EVIDENCE FOR THE DEFENDANT KARL EGERSDORF
KARL EGERSDORF, sworn, examined by Major BROWN - I was born on 20th July, 1902, in Rosenbach, Bavaria, am married and have one child. I was a member of the Bavarian People’s Party, which is a Catholic movement, and was conscripted into the S.S. on 30th March, 1941, and sent to Auschwitz No. 1, where I worked in the cookhouse. On 21st January 1945, I left Auschwitz and arrived in Belsen about 7th April, where I was sent to the food store as an assistant. The vegetable store was separate and about 300 metres away.
Was there a girl called Dora from Salonika employed in your stores? - Yes.
Do you think that she is the Dora Almaleh who in an affidavit states that you shot a Hungarian girl in April? - Yes, I think so, but the statement is not true. The girl did not work, and I dismissed her two days before the British troops arrived. I never shot or ill-treated any of the prisoners.
Where did you sleep at Belsen? - In the bath-house. The accused Mathes was employed there.
Cross-examined by Colonel BACKHOUSE - You went to Belsen in January, 1945. Where did you spend the time between 21st January and 7th or 8th April? - 14 days we spent in Lichtelwerdt [Lichterfelde] and five weeks we were in Reichenberg.
Are you sure you did not get to Belsen earlier? - I cannot tell the date exactly.
Who came with you? - We had ten trucks, and in my truck was a driver and another S.S. man. I do not know his name.
Whereabouts were the food stores in Belsen? - The first hut on the left as we entered the camp.
There was a very large pile of vegetables just by the camp gate, was there not? - Yes.
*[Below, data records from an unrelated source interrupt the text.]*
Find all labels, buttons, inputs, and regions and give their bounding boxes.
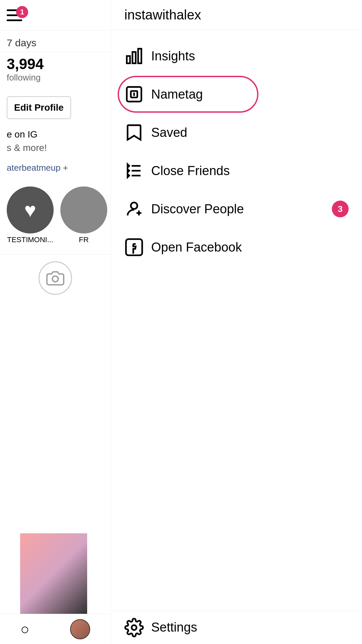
menu-header: instawithalex [111,0,362,30]
svg-point-0 [52,276,58,282]
hamburger-menu[interactable]: 1 [7,9,22,21]
settings-row[interactable]: Settings [111,610,362,644]
profile-avatar-nav[interactable] [70,619,90,639]
bio-line-1: e on IG [7,129,104,140]
insights-label: Insights [151,49,349,63]
svg-marker-12 [128,169,129,172]
settings-label: Settings [151,620,197,635]
bookmark-icon [124,123,151,142]
camera-icon-wrap [39,261,72,295]
svg-point-14 [131,203,137,209]
stories-row: ♥ TESTIMONI... FR [0,176,111,254]
menu-list: Insights Nametag Saved [111,30,362,273]
discover-people-badge: 3 [332,201,349,217]
story-item-1[interactable]: ♥ TESTIMONI... [7,186,54,244]
facebook-icon [124,237,151,257]
saved-label: Saved [151,125,349,140]
tagged-line[interactable]: aterbeatmeup + [0,159,111,176]
left-top-bar: 1 [0,0,111,30]
menu-username: instawithalex [124,7,201,22]
edit-profile-button[interactable]: Edit Profile [7,96,71,119]
settings-gear-icon [124,618,151,637]
menu-item-nametag[interactable]: Nametag [111,75,362,113]
nametag-label: Nametag [151,87,349,102]
stats-row: 3,994 following [0,52,111,90]
svg-point-18 [132,625,137,630]
left-panel: 1 7 days 3,994 following Edit Profile e … [0,0,111,644]
menu-item-open-facebook[interactable]: Open Facebook [111,228,362,266]
bar-chart-icon [124,46,151,66]
menu-item-insights[interactable]: Insights [111,37,362,75]
following-count: 3,994 [7,56,104,72]
story-bubble-2 [60,186,107,233]
following-label: following [7,72,104,83]
nametag-icon [124,85,151,104]
menu-item-saved[interactable]: Saved [111,113,362,152]
heart-icon: ♥ [24,199,36,222]
menu-item-close-friends[interactable]: Close Friends [111,152,362,190]
svg-marker-11 [128,164,129,168]
open-facebook-label: Open Facebook [151,240,349,255]
search-nav-icon[interactable]: ○ [20,621,29,638]
svg-rect-3 [138,49,141,63]
add-person-icon [124,199,151,219]
left-bottom-nav: ○ [0,614,111,644]
discover-people-label: Discover People [151,202,332,216]
notification-badge: 1 [16,6,28,18]
camera-icon [45,268,65,288]
svg-rect-1 [127,56,130,63]
story-label-2: FR [79,235,88,244]
svg-rect-2 [132,52,136,63]
bio-line-2: s & more! [7,143,104,153]
story-label-1: TESTIMONI... [7,235,53,244]
svg-marker-13 [128,174,129,177]
close-friends-label: Close Friends [151,164,349,178]
days-label: 7 days [0,31,111,52]
bio-section: e on IG s & more! [0,126,111,159]
post-thumbnail[interactable] [20,533,87,614]
story-item-2[interactable]: FR [60,186,107,244]
menu-item-discover-people[interactable]: Discover People 3 [111,190,362,228]
close-friends-icon [124,161,151,180]
story-bubble-1: ♥ [7,186,54,233]
right-panel: instawithalex Insights [111,0,362,644]
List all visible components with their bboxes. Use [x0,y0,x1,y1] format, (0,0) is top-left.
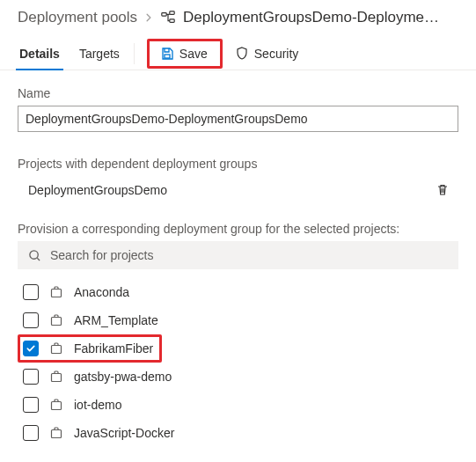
separator [134,43,135,64]
shield-icon [235,47,249,61]
svg-rect-10 [52,430,62,438]
svg-rect-5 [52,290,62,297]
svg-rect-7 [52,346,62,354]
dependent-project-name: DeploymentGroupsDemo [28,183,167,197]
project-name: JavaScript-Docker [74,426,174,440]
tab-targets[interactable]: Targets [77,37,121,70]
checkbox[interactable] [23,425,39,441]
name-input[interactable] [18,106,458,132]
project-icon [49,398,63,412]
checkbox[interactable] [23,284,39,300]
breadcrumb-root[interactable]: Deployment pools [18,9,137,26]
svg-rect-0 [162,13,166,17]
project-row[interactable]: ARM_Template [18,306,458,334]
highlight-save: Save [147,39,223,69]
checkbox[interactable] [23,341,39,356]
search-icon [28,249,41,262]
security-label: Security [254,47,299,61]
project-name: iot-demo [74,398,121,412]
project-icon [49,426,63,440]
checkbox[interactable] [23,312,39,328]
project-row[interactable]: JavaScript-Docker [18,419,458,447]
deployment-group-icon [160,10,176,26]
search-box[interactable] [18,241,458,269]
provision-label: Provision a corresponding deployment gro… [18,222,458,236]
checkbox[interactable] [23,369,39,385]
project-row[interactable]: iot-demo [18,391,458,419]
project-icon [49,313,63,327]
save-label: Save [179,47,208,61]
svg-rect-8 [52,374,62,382]
content: Name Projects with dependent deployment … [0,70,476,447]
tab-details[interactable]: Details [18,37,62,70]
svg-rect-3 [165,55,170,58]
breadcrumb-current: DeploymentGroupsDemo-Deployment... [183,9,447,26]
dependent-row: DeploymentGroupsDemo [18,178,458,202]
project-icon [49,285,63,299]
project-row[interactable]: FabrikamFiber [18,334,162,363]
delete-icon[interactable] [436,183,450,197]
search-input[interactable] [50,248,448,262]
project-name: gatsby-pwa-demo [74,370,172,384]
project-row[interactable]: Anaconda [18,278,458,306]
project-row[interactable]: gatsby-pwa-demo [18,363,458,391]
save-button[interactable]: Save [153,43,215,64]
svg-rect-6 [52,318,62,326]
project-icon [49,341,63,356]
checkbox[interactable] [23,397,39,413]
breadcrumb: Deployment pools DeploymentGroupsDemo-De… [0,0,476,32]
save-icon [160,47,174,61]
dependent-label: Projects with dependent deployment group… [18,157,458,171]
chevron-right-icon [144,13,153,22]
project-icon [49,370,63,384]
project-name: ARM_Template [74,313,158,327]
name-label: Name [18,86,458,100]
svg-rect-9 [52,402,62,410]
project-list: AnacondaARM_TemplateFabrikamFibergatsby-… [18,278,458,447]
svg-rect-1 [170,11,174,15]
svg-point-4 [30,250,38,258]
project-name: FabrikamFiber [74,341,153,356]
security-button[interactable]: Security [228,43,306,64]
project-name: Anaconda [74,285,129,299]
toolbar: Details Targets Save Security [0,32,476,70]
tabs: Details Targets [18,37,121,70]
svg-rect-2 [170,19,174,23]
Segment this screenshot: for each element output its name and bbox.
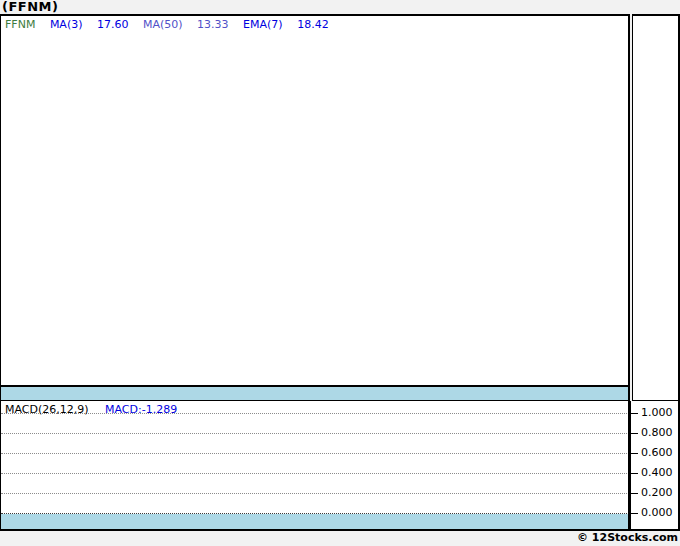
tick-mark bbox=[631, 453, 638, 454]
gridline-0.600 bbox=[1, 453, 627, 454]
macd-value-label: MACD:-1.289 bbox=[105, 403, 177, 416]
axis-tick-label: 0.800 bbox=[641, 426, 673, 439]
macd-zero-band bbox=[1, 514, 628, 529]
gridline-0.200 bbox=[1, 493, 627, 494]
site-watermark: © 12Stocks.com bbox=[577, 531, 678, 544]
symbol-label: FFNM bbox=[5, 18, 35, 31]
tick-mark bbox=[631, 473, 638, 474]
axis-tick-label: 0.600 bbox=[641, 446, 673, 459]
tick-mark bbox=[631, 433, 638, 434]
gridline-0.800 bbox=[1, 433, 627, 434]
tick-mark bbox=[631, 413, 638, 414]
ma50-indicator-label: MA(50) bbox=[143, 18, 183, 31]
axis-tick-label: 0.200 bbox=[641, 486, 673, 499]
axis-tick-label: 0.400 bbox=[641, 466, 673, 479]
tick-mark bbox=[631, 513, 638, 514]
price-axis-column bbox=[632, 14, 680, 401]
price-chart-panel: FFNM MA(3) 17.60 MA(50) 13.33 EMA(7) 18.… bbox=[0, 14, 630, 387]
axis-tick-label: 1.000 bbox=[641, 406, 673, 419]
axis-tick-label: 0.000 bbox=[641, 506, 673, 519]
gridline-0.400 bbox=[1, 473, 627, 474]
ma3-indicator-value: 17.60 bbox=[97, 18, 129, 31]
price-legend: FFNM MA(3) 17.60 MA(50) 13.33 EMA(7) 18.… bbox=[5, 18, 340, 31]
page-title: (FFNM) bbox=[2, 0, 58, 14]
ema7-indicator-value: 18.42 bbox=[297, 18, 329, 31]
ma50-indicator-value: 13.33 bbox=[197, 18, 229, 31]
macd-chart-panel: MACD(26,12,9) MACD:-1.289 bbox=[0, 401, 630, 531]
macd-settings-label: MACD(26,12,9) bbox=[5, 403, 89, 416]
ema7-indicator-label: EMA(7) bbox=[243, 18, 283, 31]
macd-axis-column: 1.000 0.800 0.600 0.400 0.200 0.000 bbox=[630, 401, 680, 531]
macd-legend: MACD(26,12,9) MACD:-1.289 bbox=[5, 403, 177, 416]
panel-divider-band bbox=[0, 387, 630, 401]
gridline-0.000 bbox=[1, 513, 627, 514]
ma3-indicator-label: MA(3) bbox=[50, 18, 83, 31]
tick-mark bbox=[631, 493, 638, 494]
The vegetable store and the bread store are quite close to one another? - They were in one block. The bread store was not in the same block as the food store.
You were in charge of the bread store? - I was responsible for the food store, and the bread store was part of the food store.
In answer to your counsel, you said that the vegetable store was 300 metres away from the food store. Were you not trying to give the Court the impression that the bread store and the vegetable store were a long way from each other? - My bread store and vegetable store were in one block.
Was food very short indeed by the time you got to Belsen? - Yes.
How often did you get any bread into the bread store? - Once. I believe it came from the Wehrmacht Barracks.
Were not the prisoners dying regularly by that time in hundreds? - Yes.
Did prisoners try and steal food? - Yes.
What did you do when you caught prisoners trying to steal food? - I took it away from them.
A lot of other people were beating prisoners in Belsen for trying to take even peelings, were they not? - I have not seen one single case.
I suppose you never saw it in Auschwitz either? - Yes, I saw it in Auschwitz.
You remember that in the last few days at Belsen the prisoners were made to drag the corpses away to the big pit that was dug for them. Did they go quite near to your bread store? - Yes.
And you never saw anybody beaten at all? - No.
You heard Mr. Le Druillenec’s evidence and his account of that dreadful procession, but you never saw a single case of beating? - I was not in the bread store, I was in the food store.
That was actually in the men’s compound, was it not? - Yes.
This procession went on all day for days, did it not? - I do not know whether it lasted all day, but I saw, several times, looking out on the street, people dragging corpses.
Who fetched the food from the food store? - We loaded it on carts and then the prisoners took these away to the kitchen.
Who was in charge of the kitchen immediately opposite the bath-house where you slept? - A Scharführer, but I cannot remember his name.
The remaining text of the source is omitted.